A new Center for Disease Control and Prevention (CDC) study involving 196 cooling towers nationwide found that 84% contained Legionella DNA, indicating that the dangerous bacteria was present or had been at some point.

“During 2000–2014, passive surveillance for legionellosis in the United States demonstrated a 286% increase in reported cases per 100,000 population,” according to the CDC website.

The CDC also estimates that about 5,000 cases of Legionnaires’ Disease are now reported each year in the United States, and keeping Legionella out of water systems in buildings, with cooling towers a noted risk, is critical in preventing infection.

Throughout the U.S. and most of the world, the mainstay of large cooling systems remains the traditional HVAC combination of chillers, air handlers, and cooling towers. Cooling towers have a long history of effective use in expelling heat from the water used in many commercial and industrial applications that involve chillers. 
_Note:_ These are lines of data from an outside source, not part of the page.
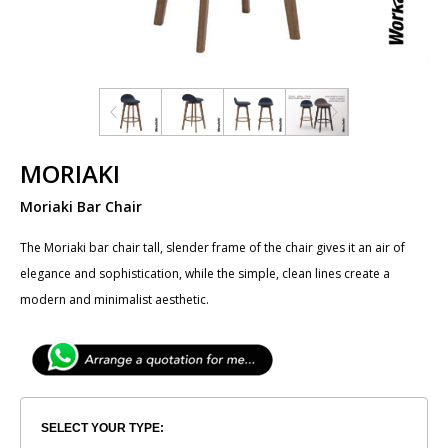
MORIAKI
Moriaki Bar Chair
The​ ​Moriaki bar chair tall, slender frame of the chair gives it an air of
elegance and sophistication, while the simple, clean lines create a
modern and minimalist aesthetic.
SELECT YOUR TYPE:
However, under typical operating conditions, cooling towers can propagate Legionella.  The design of many cooling towers creates pockets where water may stagnate, a condition that can lead to microorganism development. 

This has recently led ANSI/ASHRAE to publish its Standard 188, Legionellosis: Risk Management for Building Water Systems, which documents new risk standards and requirements for the design of new buildings and the renovations to existing structures.
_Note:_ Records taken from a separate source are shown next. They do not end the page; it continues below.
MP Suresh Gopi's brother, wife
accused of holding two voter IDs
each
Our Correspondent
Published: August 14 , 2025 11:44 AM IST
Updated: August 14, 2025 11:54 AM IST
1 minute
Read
“All facilities with HVAC or process cooling systems need to be aware of Legionnaires’ disease and handle any concerns about it,” says Rick Hill, facilities director at Arkansas Surgical Hospital in Central Arkansas.  “There have to be good procedures in place to prevent or control it.”

When it was time to replace an air cooled chiller at Arkansas Surgical Hospital, Steve Keen, president of Powers of Arkansas, the HVAC contractor responsible for the hospital project, recommended and installed a water cooled chiller, paired with an advanced cooling tower with anti-microbial properties.

“Legionella is always a concern for HVAC systems using a cooling tower and anywhere you have water exposed to the atmosphere,” says Keen. “The Delta Cooling Towers’ anti-microbial properties will help prevent that type of growth and exposure to patients and staff.”

Delta Cooling Towers recently introduced a line of towers constructed of anti-microbial resin, which is fully compounded into the base cooling tower structural material and casing. The cooling tower fill and drift eliminator are also made from anti-microbial PVC.  The anti-microbial resin contains wide-spectrum additives that operate on a cellular level to continuously disrupt and prevent uncontrolled growth of microorganisms and biofilm within the cooling tower. Efficacy tests were performed by Special Pathogens Laboratory, The Legionella Experts®

Cooling tower design and materials can be very significant in the prevention of pathogen growth. To avoid problems of stagnant water leading to pathogen growth, experts recommend cooling tower designs feature a sloped basin and/or basin sweeper system.

“We decided that since we were replacing the air cooled chiller with a water cooled chiller, we wanted a cooling tower that aligned with our philosophy of protecting patient safety,” says Hill, “We want to maintain one of the lowest infection rates among hospitals in the country.”

Arkansas Surgical Hospital already boasts a very low infection rate of under 0.3%, compared to a national average of 3% among U.S. hospitals.

By proactively making the switch to an advanced anti-microbial tower cooler, paired with a very high efficiency HVAC chiller, the hospital is also reducing energy costs, which was also a prime consideration. 

“Our previous air cooled HVAC system required a lot of electricity,” adds Hill. “With the water-based cooling tower and very efficient chiller, however, we expect to save tens of thousands of dollars annually in energy costs.”

Durability and longevity of the cooling tower were additional issues that Hill considered.

Metal-clad cooling towers are vulnerable to corrosion from salt air, industrial gasses, and even the chemicals used to treat the recirculating water. The best water treatments for Legionella prevention, in fact, are oxidizing biocides which react aggressively toward metal surfaces, effectively attacking metal-clad cooling towers and shortening service life.

According to Hill, he considered a metal cooling tower, but ultimately decided it would be too difficult to maintain. 

“Maintaining a metal cooling tower is more work than we wanted and the units have a shorter life cycle because metal will rust and require mending and repair,” says Hill. 

In choosing Delta’s cooling tower, officials said the Arkansas Surgical Hospital now has a cooling tower that is impervious to the corrosive effects of ambient air and water treatment chemicals, as well as oxidizing biocides.